"RICOH THETA", the world’s first* spherical imaging device, can capture a fully spherical image encapsulating the photographer with one-shot. The device is a fusion of Ricoh’s original optical techniques and image processing technology.
*As a mass-produced consumer product capable of capturing all the space surrounding the photographer beyond horizontal or a semi celestial sphere, with one-shot. (Based on Ricoh research)
Ricoh developed the spherical imaging device "RICOH THETA" (Fig. 1), which can easily take a fully spherical image with a single shutter release, aiming to create a new image culture with spherical images, something which had never seen before.
Fig. 1 Exterior view of RICOH THETA (both faces)
Until now, in order to photograph fully spherical images, many shots had to be captured with different angles of view for later synthesis by dedicated software, or a large camera equipped with many image sensors was required. This was not easy for general users.
To simplify this kind of photography, Ricoh conceived, developed and designed a special device, focusing on portability and operability, and adhering to the concept "portable at any time," "ready to shoot every moment" and "leaving the scene." We then commercialized a thin, compact body imaging device that can photograph spherical images (Fig. 2) with one-shot, using various techniques cultivated by Ricoh. These include optical techniques, image processing technology, software skills and network infrastructure techniques.
Fig. 2 Spherical images photographed by RICOH THETA
Spherical images are generated by shooting in four directions (left, right, up and down) at once centering on the device, with two super-wide-angle lenses (fish-eye lenses) positioned on both faces of the RICOH THETA main body. As Fig. 3 shows, the inflection optical systems are symmetrically-positioned, and in the respective inflection optical system, incident light from the super-wide-angle lens is reflected by a prism mirror, angled 90 degrees, and received by the image sensor (CMOS sensor). Two images obtained with two image sensors are thus synthesized to generate a complete spherical image.
Fig. 3 Symmetrically-positioned inflection optical systems
In RICOH THETA, we placed the prism inside the respective optical system; by bonding both prisms together, we substantially reduced the parallax influence between two points of observation (lens on both faces), which enabled the creation of a very compact device. This is a uniquely developed micro twin-lens inflection optical system.

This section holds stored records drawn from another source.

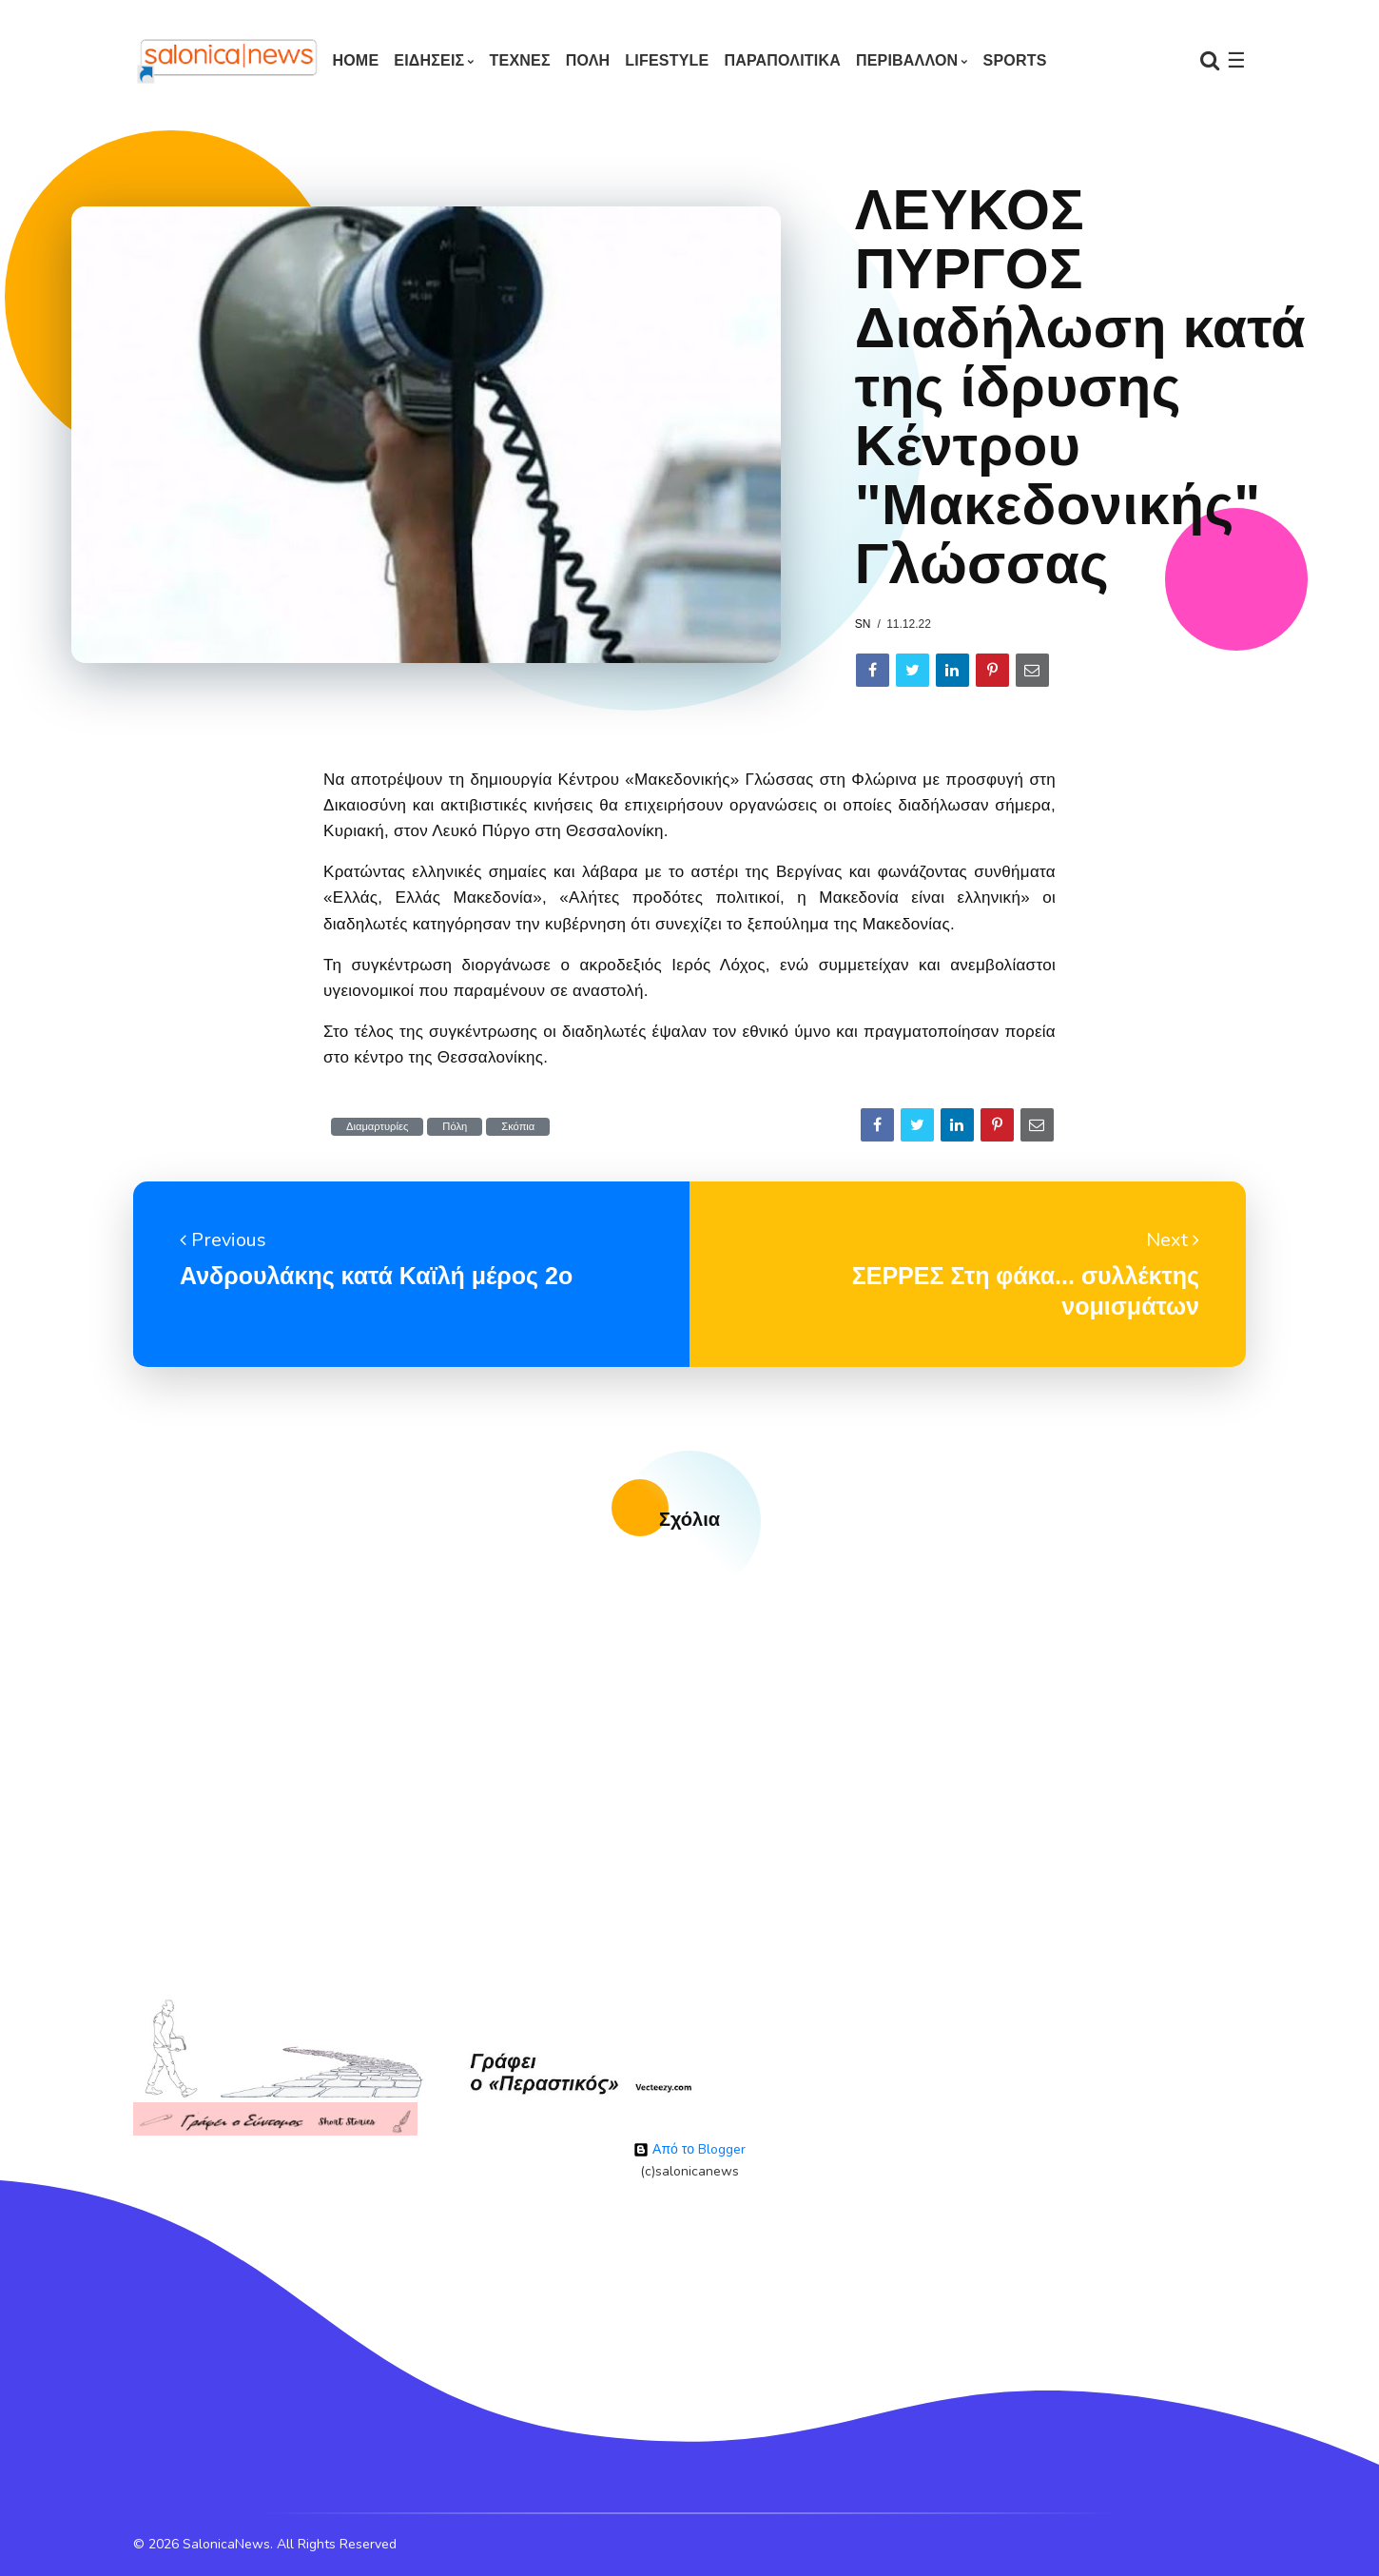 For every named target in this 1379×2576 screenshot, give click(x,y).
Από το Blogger (689, 2149)
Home (355, 60)
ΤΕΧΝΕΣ (520, 60)
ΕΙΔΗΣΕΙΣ (429, 60)
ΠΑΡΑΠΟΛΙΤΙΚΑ (782, 60)
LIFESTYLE (667, 60)
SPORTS (1015, 60)
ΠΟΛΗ (588, 60)
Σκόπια (517, 1127)
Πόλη (454, 1127)
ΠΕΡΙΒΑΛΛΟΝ (907, 60)
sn (863, 624)
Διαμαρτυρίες (377, 1127) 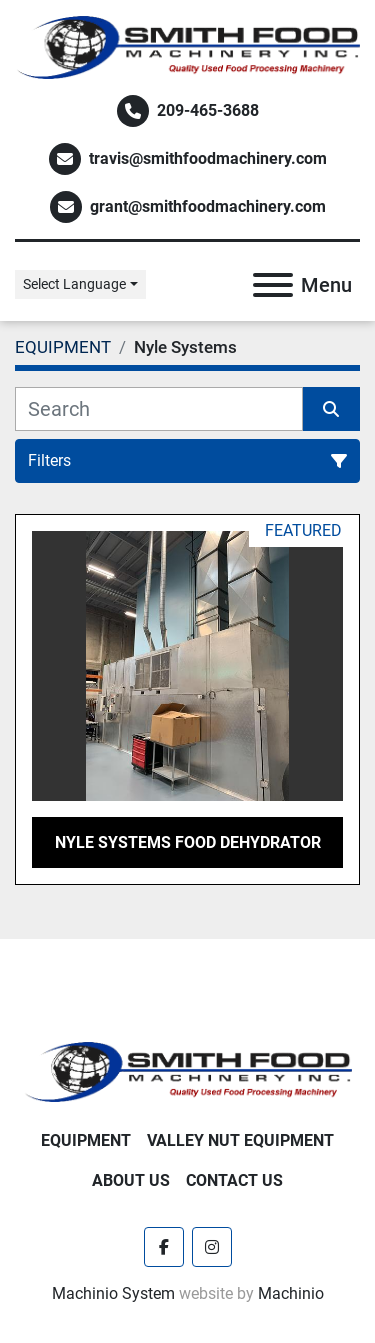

Limb resolution of the lens also required attention. With the usual lens for digital cameras, central resolution is most important. However, with RICOH THETA, because a spherical image is generated by jointing two images, there is no distinction between center or limb on the image a user ultimately sees. The same resolution is called for both limb and center.
Ricoh achieved an optical system that shows no image deterioration over the entire image by changing magnification of the image limb. Ricoh's optical techniques made possible an ultra-wide-angle lens of more than 180 degrees with equivalent resolution over the entire image, further making the fixing of these two ultra-wide-angle lenses possible without position displacement.
Beyond that, the lenses are processed so as to minimize the risk of lens cracking or staining.
The image processing flow in the spherical imaging device is as shown in the Fig. 4.
First, basic image processing is executed using image data obtained from two image sensors. Here, processing is executed so as to obtain images mostly equal in brightness and shade from the two image sensors, in addition to the image processing basically done with usual digital cameras. Specifically, the individual image sensor's difference in sensitivity is adjusted, and exposure is controlled for each of two image sensors, by comprehensively judging the brightness detected from two image data.
Fig. 4 Image processing flows
The joint image processing of the two images is then executed. First, in each of the two images, the amount of displacement is calculated between the standard image and the reference image by pattern matching processing for respective areas, so as to detect jointing points, as shown in Fig. 5. The two images are then converted into spherical-image format, respectively, taking account the detected jointing points and the lens properties of the respective optical system. Finally, the two images in the spherical-image format are blended to generate one spherical image. Thus, detecting the jointing points by pattern matching processing and reflecting them to image conversion parameters of the spherical image format make it possible to joint two images in real time.
Fig. 5 Image jointing process
Spherical images use equidistant cylindrical projections, and the position of respective pixels correspond to the spherical superficial coordinates. Taking the earth as an example, the earth's surface is imaged two-dimensionally, setting the latitude and longitude as the two axes.
The user can browse the spherical image with a dedicated application while varying observing points by moving the image vertically and horizontally or enlarging/shrinking the image, with the finger. In the processing of the application, mapping of the spherical image as a texture on the surface of a spherical object is performed, and by specifying the direction and the angle of view, a view (Fig. 2) as if a spherical image were pasted on the spherical surface is displayed.
Images are being produced using RICOH THETA that were heretofore unseen in the world. These images are transmitted from the user and shared around the world through the Web and SNS. Thus begins a new image culture.
Ricoh will continue to create and provide our customers with products that impart innovation to the imaging experience, making full use of techniques cultivated by Ricoh.